Readeck Content Scripts

Introduction

Content Scripts are a powerful way to extend Readeck content extraction capabilities. These scripts are written in JavaScript (ES5) and executed while a link is saved by Readeck.

Your installation comes with a few default scripts and you can create your own.

Here are some use cases for Content Scripts:

  • Extend or fix an extraction configuration,
  • Retrieve more metadata through a website API,
  • Transform content to a type (image or video),
  • Extract a video transcript.

Getting started with Content Scripts

Before writing our first script, it's advise to edit your configuration file (config.toml) in the main section:

[main]
dev_mode = true
log_level = "debug"

The dev_mode will scan for content scripts each time you save a link (otherwise, you'll have to restart Readeck on each change). The change of log level will help you debuging your script.

Your first Content Script will be a JavaScript file located in the content-scripts folder in your data directory. So let's first create a file content-scripts/test.js to get our feet wet.

Add the following in the script:

exports.isActive = function() {
  console.warn("---------------------", $.domain)
  return true
}

This does two things: show the domain in the logs and activate the script. If all goes well, you should see something like this in your log while extracting a link:

WARN[0037] ---------------------theguardian.com          @id=04251692f490/7sk2ggGlPX-000006 bookmark_id=11 script=data/content-scripts/test.js

Tip

We used a warning level to easily distinguish our script console.log.

Let's try something a bit more real. We want every link save from theguardian.com to be set as a photo and with the same title.

exports.isActive = function() {
  // This script works only for this domain
  return $.domain == "theguardian.com"
}

exports.processMeta = function() {
  // Change the type, it's always a picture
  $.type = "photo"

  // Use a fixed title
  $.title = "It's always the same title"
}

Now, if you save any link from theguardian.com, they will all have the same title and a picture type. Maybe don't keep this script around when you're done with it.

Examples

Readeck has a few built-in Content Scripts that you can check-out as good starting points for changes you'd like to make. You'll find them all on the source code repository.

For small configuration change, you can have a look at the Configuration Content Script.

For a more involved Content Script, the Youtube Content Script can give you an idea of how far you can go.

Default site configuration

For many websites, Readeck embeds site configuration files. You can find the default files on the source code repository. These are JSON files that are loaded based on the link's domain name. There can be mistakes in these files (because a change was not tracked) and a Content Script is the best way to fix them.
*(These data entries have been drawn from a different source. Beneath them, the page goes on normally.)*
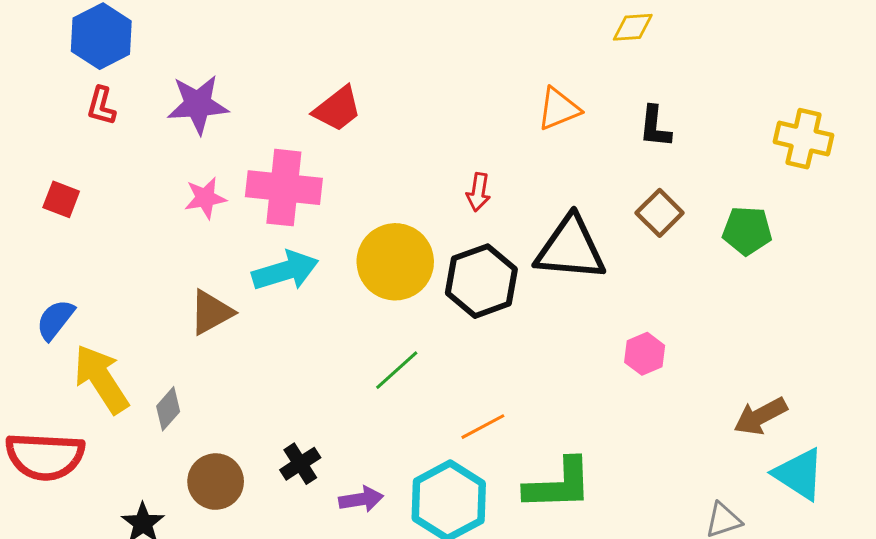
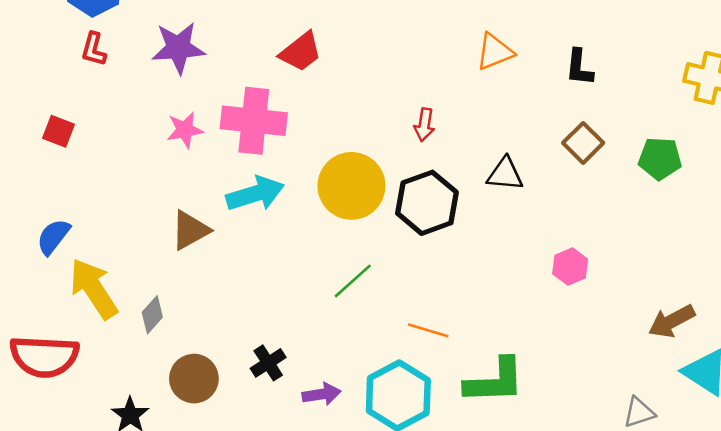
black triangle: (570, 248) -> (505, 174), size x0.6
orange line: (483, 427) -> (428, 330), turned 45

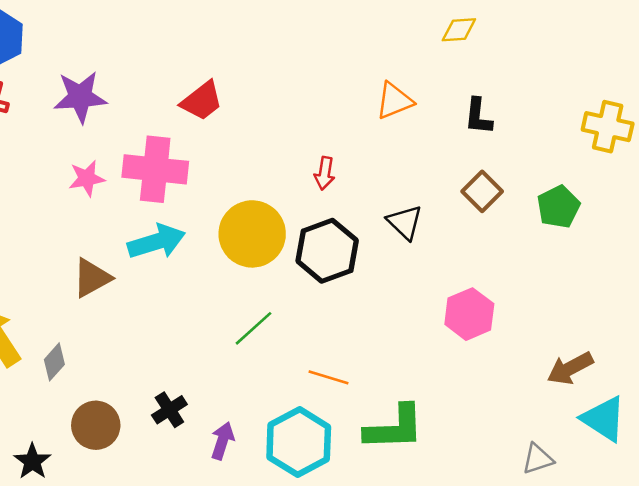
green pentagon: (660, 159) -> (558, 207), turned -30
black triangle: (505, 174) -> (405, 222), turned 39
pink hexagon: (570, 267) -> (469, 314), size x1.4
purple arrow: (322, 394) -> (222, 441), turned -63

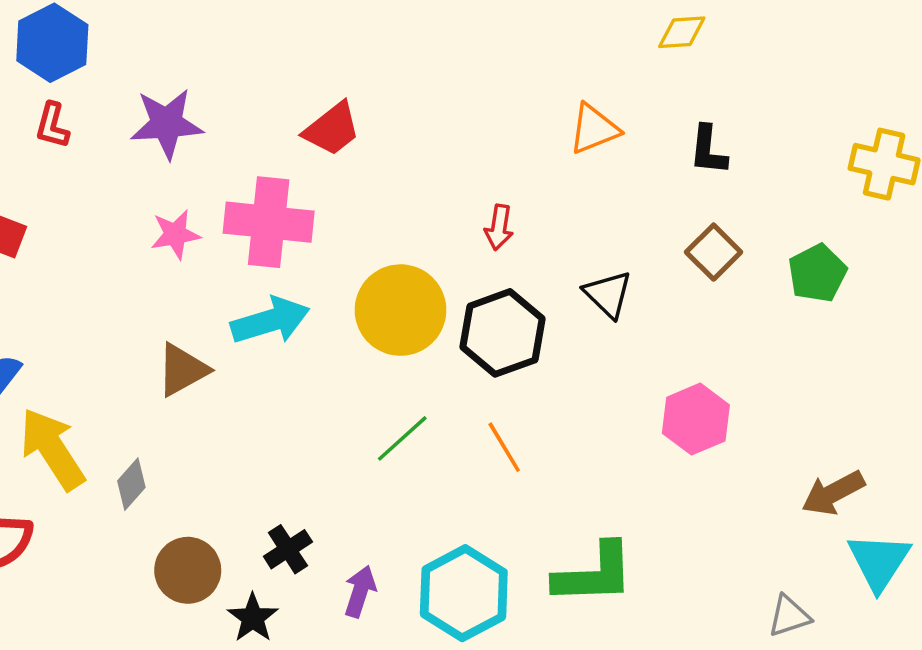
orange line: (328, 377) -> (504, 447), moved, turned 42
cyan triangle: (604, 419) -> (879, 562), turned 30
black star: (32, 461) -> (253, 618), moved

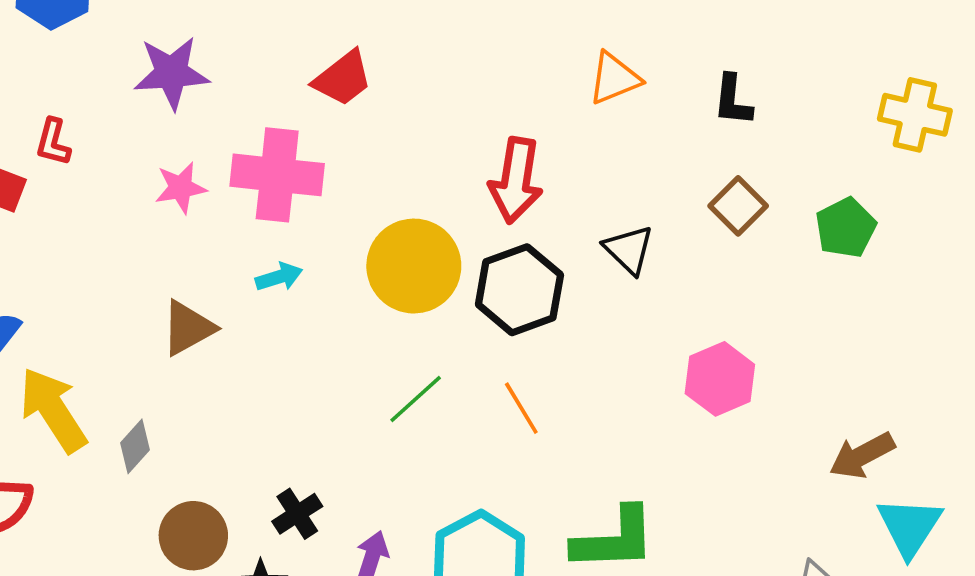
red L-shape: (52, 125) -> (53, 142), moved
red arrow: (499, 227) -> (516, 180), size x1.8
cyan arrow: (270, 321) -> (279, 277), size x0.6

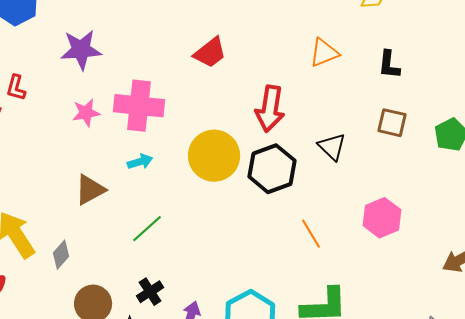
red trapezoid: (343, 78) -> (210, 53), moved
brown square: (738, 206) -> (392, 123), turned -32
green line: (416, 399) -> (147, 229), moved
orange line: (521, 408) -> (311, 234), moved

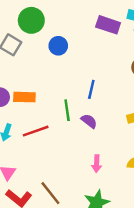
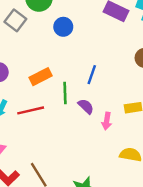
orange rectangle: (24, 97) -> (41, 77), moved, turned -35
pink arrow: (97, 164) -> (107, 121), moved

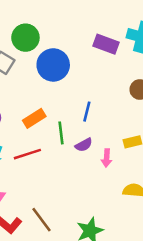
blue circle: (63, 27) -> (53, 65), size x1.6
purple semicircle: (86, 106) -> (84, 145), turned 112

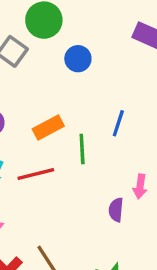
blue circle: (53, 65) -> (78, 59), size x0.6
purple semicircle: (84, 145) -> (116, 210), moved, turned 120

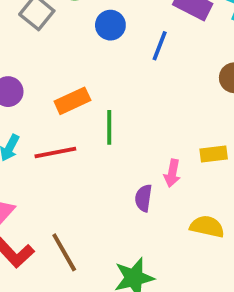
blue line: (118, 123) -> (160, 46), moved

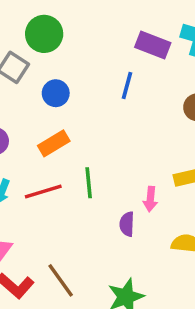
blue circle: (110, 25) -> (56, 93), moved
green line: (109, 127) -> (89, 183), moved

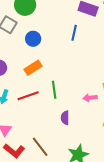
pink arrow: (150, 199) -> (90, 98), turned 80
purple semicircle: (127, 224) -> (65, 118), moved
Credit is due to Wallabag and FiveFilters for maintaining the original set of configurations.

Content Scripts API

The main content script API consists in exporting some functions that can perform operations on the current extracted information.

priority

exports.priority = 0

This is a integer value, defaulting to 0 when unset. The higher the number, the later the script will run. For a script overriding the site configuration with setConfig, you'll need to set it to a value higher than 10 to ensure the script runs last.

isActive

exports.isActive()

This function must return a boolean to indicate that the script can run in the current context.
If the function is absent from the script, the other functions will never run.

// Always run
exports.isActive = function() {
  return true
}

// Only run on a specific domain
exports.isActive = function() {
  return $.domain == "youtube.com"
}

setConfig

exports.setConfig(config)

This function receives an SiteConfiguration object reference. It can set properties of the object as long as the value types don't change.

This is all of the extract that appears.